Um mundo sem utopias
(Jaime Pinsky)
[1] O processo civilizatório se desenvolve desde que existe o ser humano. A descoberta do fogo, a
invenção da roda, a domesticação de animais, a elaboração de deuses, a estruturação das cidades foram
marcos na história da humanidade.
Mas, depois da fala, dificilmente encontraremos fatores civilizatórios mais importantes do que a
[5] criação, a racionalização e a universalização da palavra escrita. Por meio dela, o homem se tornou capaz não
apenas de produzir cultura como de guardá-la de modo eficiente e de, mais ainda, transmiti-la aos
contemporâneos e às gerações seguintes.
Com a escrita, tornava-se mais fácil apresentar descobertas, descrever invenções, divulgar técnicas,
expor ideias, confessar fraquezas, compartilhar sentimentos.
[10] Praticada, inicialmente, apenas por elites, a escrita espalhava com muita parcimônia o saber
acumulado, uma vez que o conservadorismo dos detentores do poder bloqueava a democratização dos
avanços na cultura material e imaterial.
Com os papiros e pergaminhos, inicialmente, e mais tarde com o papel e, mais ainda, com a
imprensa de tipos móveis, a cultura, no sentido de patrimônio acumulado, passou a alcançar um número
[15] cada vez maior de pessoas, democratizando o saber e dando oportunidades a uma parcela importante da
população. Sem a palavra escrita, em geral, e sem o livro, em particular, a história não teria sido a mesma.

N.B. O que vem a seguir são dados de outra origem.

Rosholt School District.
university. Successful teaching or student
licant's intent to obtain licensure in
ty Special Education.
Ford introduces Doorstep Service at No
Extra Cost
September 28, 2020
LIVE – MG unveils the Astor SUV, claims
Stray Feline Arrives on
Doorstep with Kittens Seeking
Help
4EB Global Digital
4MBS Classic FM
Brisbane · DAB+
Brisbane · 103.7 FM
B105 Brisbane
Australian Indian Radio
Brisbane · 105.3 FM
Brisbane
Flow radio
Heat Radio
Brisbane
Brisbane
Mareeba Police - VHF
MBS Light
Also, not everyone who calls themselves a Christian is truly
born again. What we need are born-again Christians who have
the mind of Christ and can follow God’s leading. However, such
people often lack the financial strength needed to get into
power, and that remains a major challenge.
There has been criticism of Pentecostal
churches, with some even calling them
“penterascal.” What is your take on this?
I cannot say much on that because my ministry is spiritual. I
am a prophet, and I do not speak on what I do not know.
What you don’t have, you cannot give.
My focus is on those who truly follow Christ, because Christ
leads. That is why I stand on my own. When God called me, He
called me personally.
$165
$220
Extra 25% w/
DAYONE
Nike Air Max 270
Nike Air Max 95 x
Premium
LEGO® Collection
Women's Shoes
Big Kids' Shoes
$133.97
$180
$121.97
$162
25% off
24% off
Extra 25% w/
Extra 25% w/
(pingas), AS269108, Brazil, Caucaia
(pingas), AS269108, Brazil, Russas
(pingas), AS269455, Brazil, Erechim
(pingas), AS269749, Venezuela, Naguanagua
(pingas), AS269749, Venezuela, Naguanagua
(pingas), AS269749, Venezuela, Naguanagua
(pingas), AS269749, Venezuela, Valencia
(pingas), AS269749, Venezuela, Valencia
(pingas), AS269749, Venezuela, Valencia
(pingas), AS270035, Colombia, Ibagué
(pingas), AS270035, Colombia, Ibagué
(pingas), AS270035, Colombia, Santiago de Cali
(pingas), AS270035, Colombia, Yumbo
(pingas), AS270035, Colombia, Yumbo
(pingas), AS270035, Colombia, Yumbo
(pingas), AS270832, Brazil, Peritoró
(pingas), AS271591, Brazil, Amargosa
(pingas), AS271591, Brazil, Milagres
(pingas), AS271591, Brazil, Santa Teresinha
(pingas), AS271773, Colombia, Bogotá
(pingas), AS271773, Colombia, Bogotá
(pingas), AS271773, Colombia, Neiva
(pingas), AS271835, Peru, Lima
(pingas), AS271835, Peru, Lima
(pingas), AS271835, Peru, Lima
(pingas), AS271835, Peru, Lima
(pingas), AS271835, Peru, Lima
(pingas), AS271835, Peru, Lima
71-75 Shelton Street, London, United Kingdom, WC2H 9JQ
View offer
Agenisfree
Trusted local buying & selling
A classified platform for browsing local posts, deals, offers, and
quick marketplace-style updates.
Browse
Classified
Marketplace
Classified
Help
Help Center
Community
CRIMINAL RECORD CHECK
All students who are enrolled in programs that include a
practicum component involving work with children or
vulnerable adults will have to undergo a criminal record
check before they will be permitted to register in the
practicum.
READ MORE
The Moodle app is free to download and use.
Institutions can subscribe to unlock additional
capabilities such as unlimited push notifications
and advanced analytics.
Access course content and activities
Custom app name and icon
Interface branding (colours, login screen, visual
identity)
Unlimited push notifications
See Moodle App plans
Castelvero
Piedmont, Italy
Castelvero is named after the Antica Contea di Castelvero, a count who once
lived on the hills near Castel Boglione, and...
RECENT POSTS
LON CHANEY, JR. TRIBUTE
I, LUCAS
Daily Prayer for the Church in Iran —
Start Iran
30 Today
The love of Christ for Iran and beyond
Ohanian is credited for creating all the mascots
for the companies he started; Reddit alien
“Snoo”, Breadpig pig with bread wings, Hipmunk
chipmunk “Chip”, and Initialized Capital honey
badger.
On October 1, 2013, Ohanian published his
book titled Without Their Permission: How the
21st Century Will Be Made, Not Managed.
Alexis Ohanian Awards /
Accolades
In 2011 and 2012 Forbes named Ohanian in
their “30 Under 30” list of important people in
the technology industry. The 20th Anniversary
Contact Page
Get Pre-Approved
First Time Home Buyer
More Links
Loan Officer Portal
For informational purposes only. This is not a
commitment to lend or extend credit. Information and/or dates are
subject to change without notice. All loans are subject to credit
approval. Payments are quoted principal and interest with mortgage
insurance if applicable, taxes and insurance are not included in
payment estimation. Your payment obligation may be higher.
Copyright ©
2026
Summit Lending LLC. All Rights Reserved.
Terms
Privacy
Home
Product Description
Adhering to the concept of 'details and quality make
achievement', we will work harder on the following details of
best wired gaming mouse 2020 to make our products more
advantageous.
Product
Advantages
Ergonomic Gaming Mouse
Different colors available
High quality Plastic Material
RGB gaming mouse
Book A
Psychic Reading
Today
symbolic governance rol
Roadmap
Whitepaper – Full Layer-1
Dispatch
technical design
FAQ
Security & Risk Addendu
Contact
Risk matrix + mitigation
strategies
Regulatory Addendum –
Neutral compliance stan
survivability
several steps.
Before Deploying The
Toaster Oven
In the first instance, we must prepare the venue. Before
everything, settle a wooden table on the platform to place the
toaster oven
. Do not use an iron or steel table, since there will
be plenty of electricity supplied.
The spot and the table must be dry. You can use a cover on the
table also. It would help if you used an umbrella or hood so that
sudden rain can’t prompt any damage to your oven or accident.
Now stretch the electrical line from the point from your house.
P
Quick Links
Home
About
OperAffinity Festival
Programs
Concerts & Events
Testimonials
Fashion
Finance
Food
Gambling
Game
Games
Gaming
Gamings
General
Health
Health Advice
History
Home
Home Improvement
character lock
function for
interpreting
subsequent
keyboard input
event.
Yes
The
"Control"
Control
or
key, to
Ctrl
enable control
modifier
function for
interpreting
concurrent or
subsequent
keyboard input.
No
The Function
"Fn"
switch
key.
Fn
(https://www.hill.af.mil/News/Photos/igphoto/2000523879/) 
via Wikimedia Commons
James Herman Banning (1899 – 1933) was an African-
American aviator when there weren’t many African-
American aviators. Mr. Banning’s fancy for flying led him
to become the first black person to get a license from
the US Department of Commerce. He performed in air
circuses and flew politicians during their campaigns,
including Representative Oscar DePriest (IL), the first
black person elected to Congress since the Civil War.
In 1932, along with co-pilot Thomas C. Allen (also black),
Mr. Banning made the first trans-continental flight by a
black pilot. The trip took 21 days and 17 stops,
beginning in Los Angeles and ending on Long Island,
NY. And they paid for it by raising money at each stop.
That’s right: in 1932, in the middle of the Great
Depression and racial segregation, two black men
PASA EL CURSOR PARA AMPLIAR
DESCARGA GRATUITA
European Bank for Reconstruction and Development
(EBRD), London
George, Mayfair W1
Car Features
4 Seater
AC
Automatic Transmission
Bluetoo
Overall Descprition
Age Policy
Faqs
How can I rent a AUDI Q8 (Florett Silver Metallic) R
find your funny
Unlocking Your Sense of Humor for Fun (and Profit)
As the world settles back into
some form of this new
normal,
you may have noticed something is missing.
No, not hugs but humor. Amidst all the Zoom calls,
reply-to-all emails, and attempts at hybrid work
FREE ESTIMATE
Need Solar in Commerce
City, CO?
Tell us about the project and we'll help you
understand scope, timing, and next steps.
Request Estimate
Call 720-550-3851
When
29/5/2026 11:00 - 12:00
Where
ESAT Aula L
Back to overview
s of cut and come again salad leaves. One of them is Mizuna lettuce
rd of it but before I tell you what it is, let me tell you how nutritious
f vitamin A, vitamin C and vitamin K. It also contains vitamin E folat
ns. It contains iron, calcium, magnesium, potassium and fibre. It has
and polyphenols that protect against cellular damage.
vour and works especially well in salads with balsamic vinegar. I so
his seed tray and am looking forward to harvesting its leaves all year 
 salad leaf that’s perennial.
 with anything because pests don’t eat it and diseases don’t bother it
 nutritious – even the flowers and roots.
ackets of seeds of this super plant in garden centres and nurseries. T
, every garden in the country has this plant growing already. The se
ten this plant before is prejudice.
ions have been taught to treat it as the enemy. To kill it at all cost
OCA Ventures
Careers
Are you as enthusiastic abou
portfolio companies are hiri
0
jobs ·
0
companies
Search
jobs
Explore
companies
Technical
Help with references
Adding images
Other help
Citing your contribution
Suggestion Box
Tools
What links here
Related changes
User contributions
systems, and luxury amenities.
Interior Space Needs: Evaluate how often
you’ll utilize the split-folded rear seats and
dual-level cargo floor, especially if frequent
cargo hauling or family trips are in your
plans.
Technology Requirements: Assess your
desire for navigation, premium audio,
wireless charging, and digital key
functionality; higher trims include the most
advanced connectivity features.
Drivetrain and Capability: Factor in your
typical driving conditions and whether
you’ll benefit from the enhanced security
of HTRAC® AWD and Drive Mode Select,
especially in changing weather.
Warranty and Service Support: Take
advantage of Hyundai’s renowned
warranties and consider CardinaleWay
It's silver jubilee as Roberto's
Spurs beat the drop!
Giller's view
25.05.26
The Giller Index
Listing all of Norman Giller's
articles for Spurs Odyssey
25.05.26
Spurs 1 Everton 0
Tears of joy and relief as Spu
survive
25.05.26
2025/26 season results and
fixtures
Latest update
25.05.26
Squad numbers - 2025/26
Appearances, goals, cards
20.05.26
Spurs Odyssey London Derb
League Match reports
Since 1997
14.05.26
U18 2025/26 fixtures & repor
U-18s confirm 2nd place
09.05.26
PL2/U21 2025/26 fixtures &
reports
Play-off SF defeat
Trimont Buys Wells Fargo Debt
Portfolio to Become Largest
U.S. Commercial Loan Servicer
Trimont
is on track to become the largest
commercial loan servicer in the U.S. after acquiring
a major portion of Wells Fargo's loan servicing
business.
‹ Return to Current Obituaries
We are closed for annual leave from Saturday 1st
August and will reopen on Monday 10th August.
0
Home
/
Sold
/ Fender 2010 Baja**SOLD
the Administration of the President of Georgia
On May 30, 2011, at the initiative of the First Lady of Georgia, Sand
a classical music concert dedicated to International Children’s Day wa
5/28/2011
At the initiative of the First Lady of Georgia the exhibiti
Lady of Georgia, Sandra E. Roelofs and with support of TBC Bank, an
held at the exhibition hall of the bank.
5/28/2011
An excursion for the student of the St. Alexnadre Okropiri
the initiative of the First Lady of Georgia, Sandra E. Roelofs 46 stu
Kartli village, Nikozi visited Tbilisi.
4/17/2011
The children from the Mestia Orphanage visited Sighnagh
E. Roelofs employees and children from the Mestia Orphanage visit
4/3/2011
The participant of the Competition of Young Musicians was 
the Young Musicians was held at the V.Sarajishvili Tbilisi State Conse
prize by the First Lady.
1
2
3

Ao longo do século 19, nos países mais desenvolvidos, as pessoas foram aprendendo a ler e a
escrever. A desvalorização do trabalho braçal, substituído por máquinas, o crescimento do setor de serviços,
o aumento da produtividade das cidades: o mundo parecia caminhar para uma realidade sonhada pelos
[20] utopistas.
Ao ler livros, ao escrever cartas, ao redigir o resultado de reflexões complexas, os cidadãos
compartilhavam ideias e sentimentos, tão mais densos quanto mais habilitados estivessem nas técnicas da
escrita e da leitura. Era permitido sonhar com uma sociedade universal de gente alfabetizada, com
oportunidades de ascensão social determinadas apenas pelos seus méritos. Não por acaso é o momento das
[25] grandes utopias igualitárias.
Já no século 21, as utopias parecem coisas de um passado remoto. Mesmo não gostando do mundo
como está, parece que desistimos de mudá-lo. Vivemos ou em sociedades consumistas, ou burocráticas, ou
fundamentalistas. Fingimos que a felicidade pode ser encontrada comprando mercadorias, obedecendo a
regras, ou acreditando em um improvável mundo pós-morte.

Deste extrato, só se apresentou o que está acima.